Cuando los recibió de vuelta, derrotados, en Washington, a los que habían quedado de la banda de los 1500 mercenarios que Estados Unidos había enviado para intentar invadir Cuba, a John Kennedy le dieron una bandera cubana que el grupo había llevado en su aventura. Kennedy la guardó y les prometió que se las devolvería en La Habana, en una “Cuba democrática”.

Kennedy había heredado la aventura de la invasión de Playa Girón de su antecesor, Dwight D. Eisenhower. Fue un proyecto paralelo a la ruptura de relaciones con Cuba, después de que otros intentos de ahogar a la Isla hubieran fracasado.

Cuando Cuba apeló a la URSS como alternativa a la suspensión de compra de la zafra cubana, quedó la posibilidad de la ruptura de relaciones, creyendo que sería el golpe final al nuevo régimen. El bloqueo económico empezaba en ese momento.

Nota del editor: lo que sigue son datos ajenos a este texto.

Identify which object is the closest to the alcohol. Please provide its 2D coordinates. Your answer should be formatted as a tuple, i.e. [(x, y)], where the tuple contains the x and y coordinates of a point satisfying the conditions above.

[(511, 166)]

Los funcionarios norteamericanos se retiraron del inmenso edificio en el Malecón habanero, de arquitectura bien al estilo norteamericano, el edificio más alto da la ciudad, donde desde del último piso, según la leyenda, se podía ver Miami. Yo estuve muchos años después en el edificio, cuando abrigaba una representación de EE.UU. para relaciones informales con Cuba, en reunión con el más progresista y más importante diplomático norteamericano en Cuba, Wayne Smith.

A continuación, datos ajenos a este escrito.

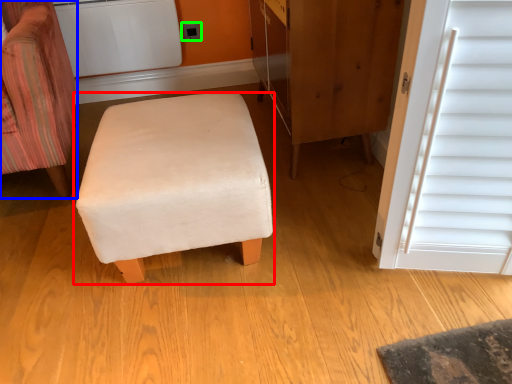 Question: Which is nearer to the furniture (highlighted by a red box)? chair (highlighted by a blue box) or electric outlet (highlighted by a green box).

Choices:
 (A) chair
 (B) electric outlet

Answer: (A)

Entrar era como entrar en el territorio de los EE.UU., con todos los mecanismos de control de un aeropuerto, así como el mismo tipo de personal de vigilancia. Wayne me desmintió que se pudiera ver Miami desde el ultimo piso. Pero tuve esa extraña sensación de estar dentro de un bunker en pleno Malecón habanero. A la salida, en un gran cartel iluminado, aguarda a cualquiera la famosa frase de Fidel: “Señores imperialistas, prepotentes y arrogantes: No les tenemos absolutamente ningún miedo”, para confirmarnos que del lado de afuera nos espera la siempre acogedora La Habana.

En ese edificio volverá a flamear la bandera norteamericana el 20 de julio. Wayne se acuerda todavía cuando, en abril de 1971, salió con el último empleado de la embajada, con enorme tristeza, sin saber cuándo volvería a Cuba. Volvió como encargado de Negocios durante la presidencia de Jimmy Carter, cuando pude encontrarme con él.

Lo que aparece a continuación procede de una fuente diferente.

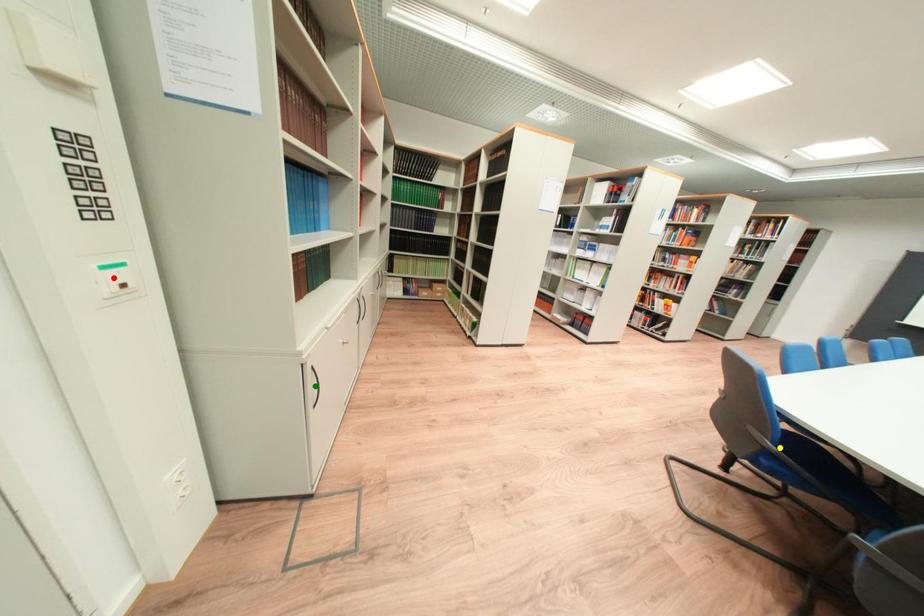 Order these from nearest to farthest:
red point | green point | yellow point

red point
yellow point
green point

En contrapartida, el mismo día 20 de julio, en el viejo caserón de Washington que había sido embajada cubana en la capital de EE.UU. desde los tiempos de Batista, antes de la victoria de la Revolución, será izada nuevamente la bandera de Cuba. En 2013 pude estar en una recepción en ese caserón que, a su vez, se parece a los viejos caserones de la elite cubana, en la zona de la 5ta Avenida, en La Habana.

Obama dijo que la bandera norteamericana será izada “con orgullo” en Cuba. Habría sido entregada a los mercenarios a los que Kennedy había prometido obsequiar la bandera cubana, quizá con orgullo. Pero la bandera de los EE.UU. vuelve a flamear en una Cuba revolucionaria, nueve presidentes norteamericanos después, 54 años después de que la bandera norteamericana fuera removida de la embajada, 54 años después de iniciado el bloqueo económico, fracasado, conforme las mismas confesiones de Obama, en su discurso para anunciar la reanudación de las relaciones diplomáticas con Cuba.

Es, por lo tanto, con vergüenza, derrotados, y no con orgullo, que vuelven a Cuba. La bandera cubana, a su vez, vuelve victoriosa a Washington. Bandera –un rubí, 5 franjas y una estrella– de un país que no se abatió frente al bloqueo de más de medio siglo, del intento de invasión de Playa Girón, de la crisis de 1962, de tantos intentos de sabotaje y de asesinar a Fidel.